Content starts
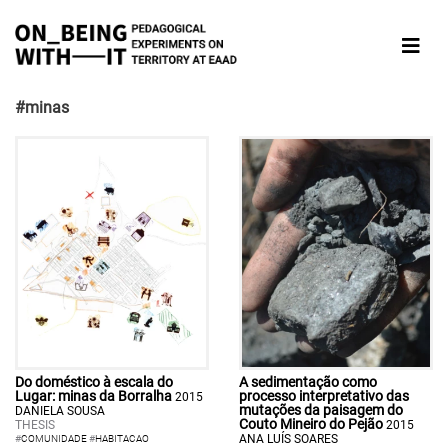
#minas
Do doméstico à escala do
A sedimentação como
Lugar: minas da Borralha
processo interpretativo das
2015
mutações da paisagem do
DANIELA SOUSA
Couto Mineiro do Pejão
THESIS
2015
ANA LUÍS SOARES
#
COMUNIDADE
#
HABITACAO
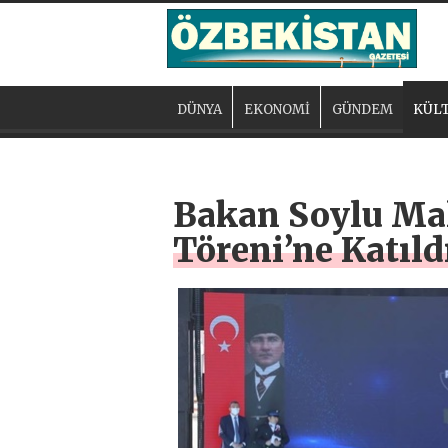
DÜNYA
EKONOMİ
GÜNDEM
KÜLT
Bakan Soylu Mal
Töreni’ne Katıld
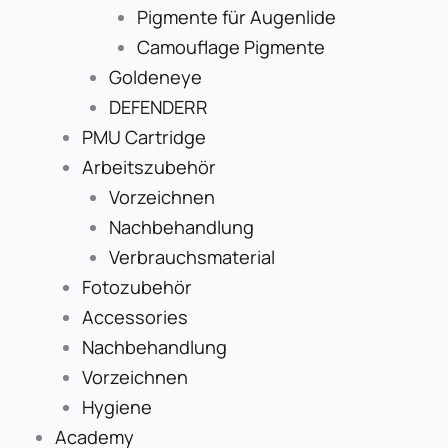
Pigmente für Augenlide
Camouflage Pigmente
Goldeneye
DEFENDERR
PMU Cartridge
Arbeitszubehör
Vorzeichnen
Nachbehandlung
Verbrauchsmaterial
Fotozubehör
Accessories
Nachbehandlung
Vorzeichnen
Hygiene
Academy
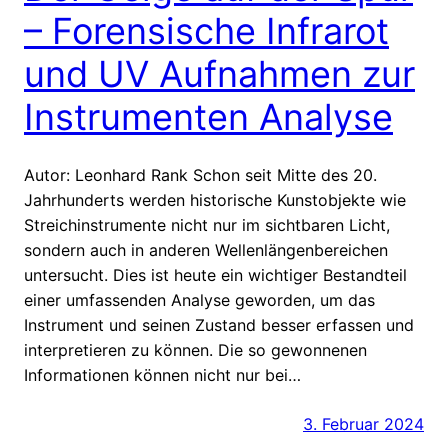
– Forensische Infrarot
und UV Aufnahmen zur
Instrumenten Analyse
Autor: Leonhard Rank Schon seit Mitte des 20.
Jahrhunderts werden historische Kunstobjekte wie
Streichinstrumente nicht nur im sichtbaren Licht,
sondern auch in anderen Wellenlängenbereichen
untersucht. Dies ist heute ein wichtiger Bestandteil
einer umfassenden Analyse geworden, um das
Instrument und seinen Zustand besser erfassen und
interpretieren zu können. Die so gewonnenen
Informationen können nicht nur bei…
3. Februar 2024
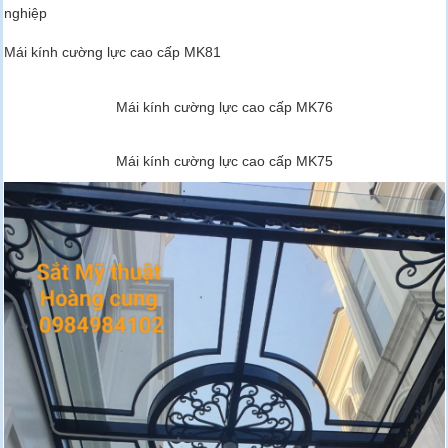
Mái kính cường lực cao cấp MK81
Mái kính cường lực cao cấp MK76
Mái kính cường lực cao cấp MK75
Content ends
● Problem description
Although the material contains pictures, only the lines are to be written out, exactly as they stand.

● Task solution
#minas
Do doméstico à escala do
A sedimentação como
Lugar: minas da Borralha
processo interpretativo das
2015
mutações da paisagem do
DANIELA SOUSA
Couto Mineiro do Pejão
THESIS
2015
ANA LUÍS SOARES
#
COMUNIDADE
#
HABITACAO
DÜNYA
EKONOMİ
GÜNDEM
KÜLT
Bakan Soylu Mal
Töreni’ne Katıld
Pigmente für Augenlide
Camouflage Pigmente
Goldeneye
DEFENDERR
PMU Cartridge
Arbeitszubehör
Vorzeichnen
Nachbehandlung
Verbrauchsmaterial
Fotozubehör
Accessories
Nachbehandlung
Vorzeichnen
Hygiene
Academy
– Forensische Infrarot
und UV Aufnahmen zur
Instrumenten Analyse
Autor: Leonhard Rank Schon seit Mitte des 20.
Jahrhunderts werden historische Kunstobjekte wie
Streichinstrumente nicht nur im sichtbaren Licht,
sondern auch in anderen Wellenlängenbereichen
untersucht. Dies ist heute ein wichtiger Bestandteil
einer umfassenden Analyse geworden, um das
Instrument und seinen Zustand besser erfassen und
interpretieren zu können. Die so gewonnenen
Informationen können nicht nur bei…
3. Februar 2024
Mái kính cường lực cao cấp MK81
Mái kính cường lực cao cấp MK76
Mái kính cường lực cao cấp MK75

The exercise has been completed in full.